## Problem requirements:
Repeat only these lines, exactly: the first line of the data, the line containing "Be part of the", and every line between them. Pictures stay out.

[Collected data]

----------------------------------------

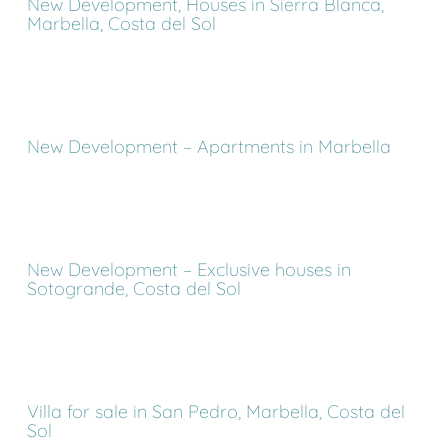
New Development, Houses in Sierra Blanca,
Marbella, Costa del Sol
New Development – Apartments in Marbella
New Development – Exclusive houses in
Sotogrande, Costa del Sol
Villa for sale in San Pedro, Marbella, Costa del
Sol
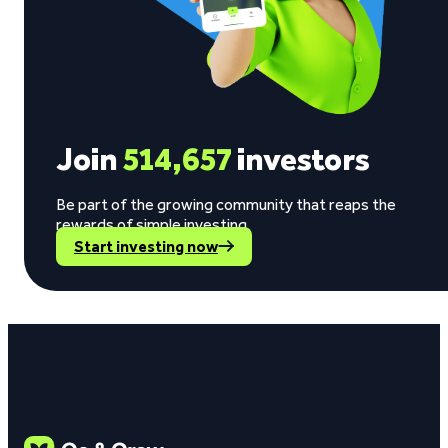
Join
514,657
investors
Be part of the growing community that reaps the
rewards of simple investing.
Start investing now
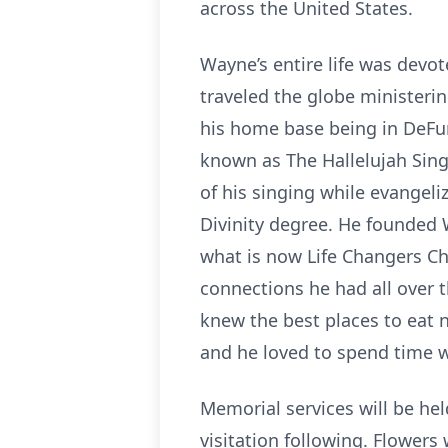
across the United States.
Wayne’s entire life was devot
traveled the globe ministerin
his home base being in DeFun
known as The Hallelujah Sin
of his singing while evangeli
Divinity degree. He founded 
what is now Life Changers Ch
connections he had all over 
knew the best places to eat 
and he loved to spend time w
Memorial services will be h
visitation following. Flowers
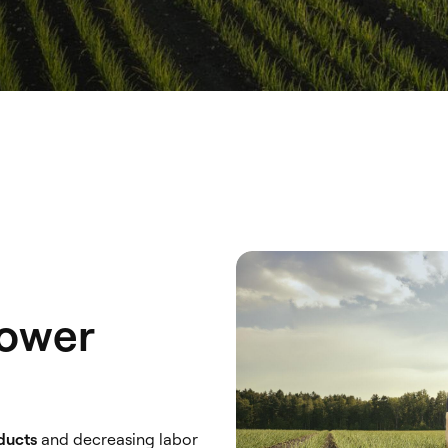
Lower
oducts
and decreasing labor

----------------------------------------

## Reply:
New Development, Houses in Sierra Blanca,
Marbella, Costa del Sol
New Development – Apartments in Marbella
New Development – Exclusive houses in
Sotogrande, Costa del Sol
Villa for sale in San Pedro, Marbella, Costa del
Sol
Join
514,657
investors
Be part of the growing community that reaps the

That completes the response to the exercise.